Countries like India and Africa have poverty-stricken areas with people who need food just like the rest of the world. In these impoverished areas, the burning of unstable gas stoves is commonplace, which has its own dangers due to shack fires that could occur. Burning charcoal is out of the question indoors, due to carbon monoxide. Burning a wood fire also causes unhealthy amounts of smoke if it were to be burned indoors. However, a group of engineers at a company named BioLite have banded together to bring a smoke-less clean burning wood stove, that is now available to these impoverished nations.
Additionally, the engineers have made sure that the stove is able to regulate heated and cooling temperatures with causing minimal damage to the stoves over time. The engineers say the stove can run twenty-four-seven without much damage to the pot.
So how does it work?
Ryan Gist, senior combustion engineer at BioLite. "In this lab mechanical engineers with electrical engineers and combustion engineers to develop our stoves and other products. We burn test every day and go through a lot of wood."
QZ.com
The answer is in the fans, which ensures more oxygen powers the fire instead of just burning the wood and creating wasteful smoke. Smoke is the indication of fuel for the fire that is being wasted and emitted, a fuel that could assist a fire in burning.
"The fan is really the heart of our home stove and camp stove products. It's important because it's doing two jobs at once. The fan is providing oxygen to the fire to make it burn clean and efficiently but it's also cooling the thermal-electric generator which allows us to make power," Gist said.
The team has 3D printed fan molds so that they can test an assortment of different fan sizes to measure how the fire can be manipulated inside the home stove. After the fans are tested they implement them into the full system.
The researchers use what they refer to as 'burn hoods' which test the amount of emissions being released by the stove. The emissions analyzers then produce data
"We measure the particulate smoke with a really cool method using a laser. By shooting a laser into the sample we can see the scatter back of the particulate smoke that's in the stream," Gist added.
The researchers claim that 90 percent of the smoke that conventional stoves produce - in poorer areas in India and Africa - is completely eliminated. The team says their target audience are the 1.2 billion people who do not have access to electricity.

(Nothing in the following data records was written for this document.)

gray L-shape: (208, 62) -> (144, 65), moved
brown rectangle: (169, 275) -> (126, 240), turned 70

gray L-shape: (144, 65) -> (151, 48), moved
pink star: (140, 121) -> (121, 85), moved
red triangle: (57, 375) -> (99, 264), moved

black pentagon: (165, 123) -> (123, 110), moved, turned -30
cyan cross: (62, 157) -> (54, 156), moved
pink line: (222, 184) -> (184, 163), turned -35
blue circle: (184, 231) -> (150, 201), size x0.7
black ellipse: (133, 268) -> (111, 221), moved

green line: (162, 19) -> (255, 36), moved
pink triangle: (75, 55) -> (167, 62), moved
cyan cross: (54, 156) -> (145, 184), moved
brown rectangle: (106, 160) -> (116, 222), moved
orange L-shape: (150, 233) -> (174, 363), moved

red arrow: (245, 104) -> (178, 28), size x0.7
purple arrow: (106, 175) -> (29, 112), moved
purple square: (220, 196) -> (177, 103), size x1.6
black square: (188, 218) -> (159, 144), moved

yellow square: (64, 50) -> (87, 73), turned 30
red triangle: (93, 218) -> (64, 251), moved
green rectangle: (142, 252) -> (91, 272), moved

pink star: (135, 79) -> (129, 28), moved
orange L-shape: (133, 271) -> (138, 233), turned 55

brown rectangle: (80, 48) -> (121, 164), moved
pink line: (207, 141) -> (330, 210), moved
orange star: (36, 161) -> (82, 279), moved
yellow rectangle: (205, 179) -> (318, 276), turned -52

"It's a really tough balancing act, the fans doing double duty, providing the air to the fire but also cooling the thermal-electric generator and you can imagine we can put more power into the fan to generate more electricity but we've taken more electricity to do that. At the same time, we have to balance the amount of air and oxygen the fire needs. It's that balancing act that we work so hard on doing in the lab," Gist said.